Network virtualisation has been identied as a promising technique for dealing with the resistance of the Internet to architectural changes, and enabling a novel business model in which infrastructure management is decoupled from service provision. It allows infrastructure providers (InP) who own substrate networks (SN) to lease out chunks of their physical resources to service providers (SP) who use these resources to create virtual networks (VN). The SPs can then, either lease out these resources to other SPs, or use them to provide services to end-users.

However, before physical resources are shared, the different VNs meant to share them should be initialised, in which case virtual links and nodes must be mapped to substrate nodes and paths respectively. An important consideration during the initialisation of virtual networks is the need for efficient sharing of substrate network resources. This problem can be divided into three stages: (1) mapping virtual nodes and links to substrate nodes and paths (also known as virtual network embedding), (2) managing the resources allocated to virtual networks throughout their lifetime (also known as dynamic resource allocation), and (3) provisioning the substrate network to ensure survivability of the mapped virtual networks.

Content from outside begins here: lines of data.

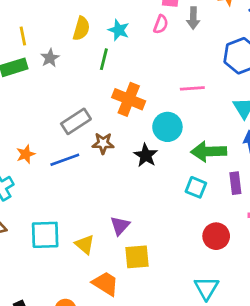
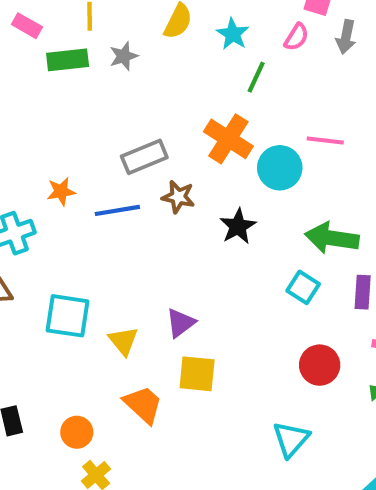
green line: (104, 59) -> (256, 77), moved
cyan circle: (167, 127) -> (280, 168), moved

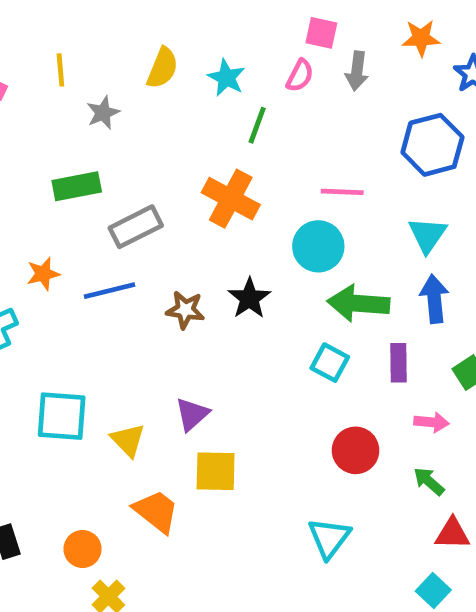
green rectangle: (68, 60) -> (77, 186), moved
cyan circle: (280, 168) -> (318, 246), moved
brown star: (178, 197) -> (185, 310), moved

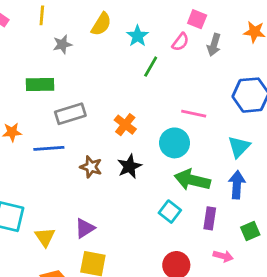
orange cross: (231, 199) -> (125, 125), moved, size x0.7

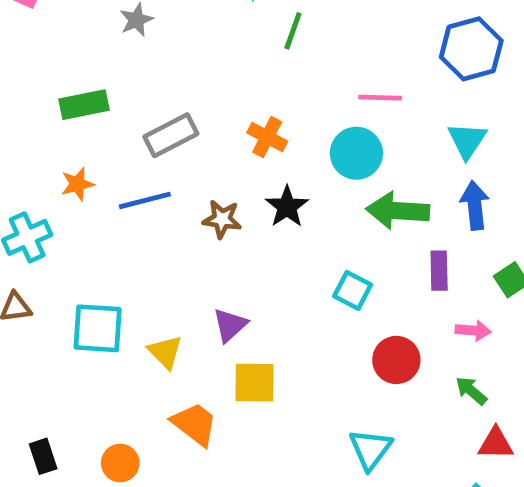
green rectangle: (40, 84) -> (84, 105), moved
cyan square: (170, 212) -> (353, 290), moved

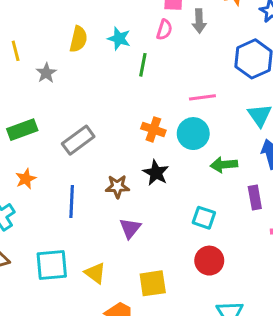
orange cross: (267, 137) -> (153, 129), moved
blue line: (145, 200) -> (72, 201), moved, turned -64
green arrow: (398, 211) -> (224, 165), size x0.7
purple triangle: (230, 325) -> (130, 228), moved
red circle: (396, 360) -> (209, 261), moved

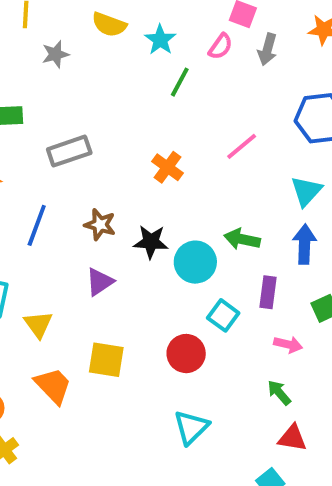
yellow semicircle: (78, 39) -> (109, 25), turned 80
pink line: (202, 97) -> (242, 146), turned -50
cyan circle: (193, 134) -> (195, 262), moved
black star: (156, 173) -> (151, 242), moved, turned 30
cyan square: (204, 218) -> (223, 315), moved

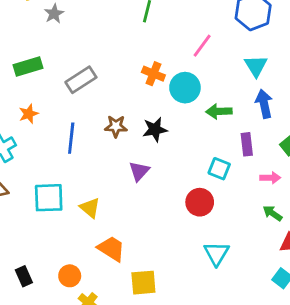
cyan circle: (195, 262) -> (185, 88), moved
purple triangle: (100, 282) -> (139, 171), moved
yellow square: (106, 360) -> (143, 283), moved

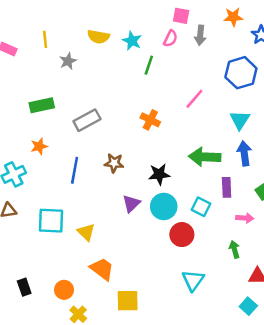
cyan circle: (185, 88) -> (164, 206), moved
green arrow: (219, 111) -> (205, 157), size x1.4
black star: (155, 129) -> (159, 174), moved
green arrow: (273, 213) -> (234, 249), moved, turned 35

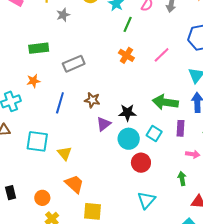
orange cross: (150, 120) -> (126, 55), moved
purple triangle: (131, 204) -> (104, 124), moved
cyan square: (201, 207) -> (154, 133), moved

The constrained virtual network embedding (VNE) problem is NP-Hard. As a result, to simplify the solution, many existing approaches propose heuristics that make assumptions (such as availability of an infinite amount of resources in the substrate network, or advance knowledge of all the virtual network resource requirements), some of which would not apply in practical environments. This thesis proposes an improvement in virtual network embedding by proposing a one-shot virtual network embedding algorithm which is based on path generation. The path generation approach starts by solving a restricted version of the problem, and thereafter refines it to obtain a final solution.

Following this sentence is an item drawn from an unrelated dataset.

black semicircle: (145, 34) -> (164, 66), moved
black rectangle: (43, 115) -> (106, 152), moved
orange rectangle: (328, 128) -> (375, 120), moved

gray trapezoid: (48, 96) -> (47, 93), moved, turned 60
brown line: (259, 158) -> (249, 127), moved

In addition current approaches are static in the sense that after the VNE stage, the mappings are not altered for the entire lifetime of the virtual network. The few proposals that do allow for adjustments in original mappings allocate a fixed amount of node and link resources to VNs through out their life time. Since network load varies with time due to changing user demands, allocating a fixed amount of resources based on peak load could lead to an inefficient utilisation of overall SN resources, whereby, during periods when some virtual nodes and/or links are lightly loaded, substrate resources are still reserved for them, while possibly rejecting new requests for such resources. The second contribution of this thesis are proposals that ensure that resources are efficiently utilised, while at the same making sure that the QoS requirements of VNs are met. For this purpose, we propose a set of self-management algorithms in which the substrate networks use time-difference learning techniques to make autonomous decisions with respect to resource allocation.

Finally, while some scientific research has already studied multi-domain VNE, the available approaches to survivable VNE have focused on the single provider environment. Since in the more practical situation a network virtualisation environment will involve multiple InPs, and because an extension of network survivability approaches from the single to multi domain environments is not trivial, this thesis proposes a distributed and dynamic approach to survivability in virtual networks. This is achieved by using a multi-agent-system that carries out negotiations aimed at resource coalitions for resource reservations and restorations. The objective is to make each of the InPs adaptive and dynamic by giving them the capacity to perform QoS aware restorations in case of failures.

KEYWORDS: Network Virtualization, Dynamic Resource Allocation, Reinforcement Learning, Artificial Neural Networks, Fuzzy Systems, Multiagent Systems, Autonomous networks, Future Internet, Artificial Intelligence.